## Assignment
Reproduce the records below exactly; the images should not appear.
[[ Entries supplied open ]]
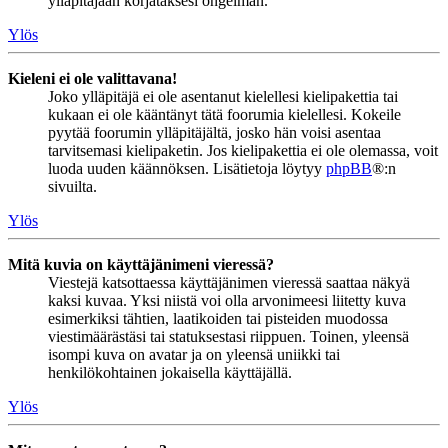
ylläpitäjään korjataksesi ongelman.
Ylös
Kieleni ei ole valittavana!
Joko ylläpitäjä ei ole asentanut kielellesi kielipakettia tai
kukaan ei ole kääntänyt tätä foorumia kielellesi. Kokeile
pyytää foorumin ylläpitäjältä, josko hän voisi asentaa
tarvitsemasi kielipaketin. Jos kielipakettia ei ole olemassa, voit
luoda uuden käännöksen. Lisätietoja löytyy
phpBB
®:n
sivuilta.
Ylös
Mitä kuvia on käyttäjänimeni vieressä?
Viestejä katsottaessa käyttäjänimen vieressä saattaa näkyä
kaksi kuvaa. Yksi niistä voi olla arvonimeesi liitetty kuva
esimerkiksi tähtien, laatikoiden tai pisteiden muodossa
viestimäärästäsi tai statuksestasi riippuen. Toinen, yleensä
isompi kuva on avatar ja on yleensä uniikki tai
henkilökohtainen jokaisella käyttäjällä.
Ylös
[[ Entries supplied closed ]]
## Answer section
ylläpitäjään korjataksesi ongelman.
Ylös
Kieleni ei ole valittavana!
Joko ylläpitäjä ei ole asentanut kielellesi kielipakettia tai
kukaan ei ole kääntänyt tätä foorumia kielellesi. Kokeile
pyytää foorumin ylläpitäjältä, josko hän voisi asentaa
tarvitsemasi kielipaketin. Jos kielipakettia ei ole olemassa, voit
luoda uuden käännöksen. Lisätietoja löytyy
phpBB
®:n
sivuilta.
Ylös
Mitä kuvia on käyttäjänimeni vieressä?
Viestejä katsottaessa käyttäjänimen vieressä saattaa näkyä
kaksi kuvaa. Yksi niistä voi olla arvonimeesi liitetty kuva
esimerkiksi tähtien, laatikoiden tai pisteiden muodossa
viestimäärästäsi tai statuksestasi riippuen. Toinen, yleensä
isompi kuva on avatar ja on yleensä uniikki tai
henkilökohtainen jokaisella käyttäjällä.
Ylös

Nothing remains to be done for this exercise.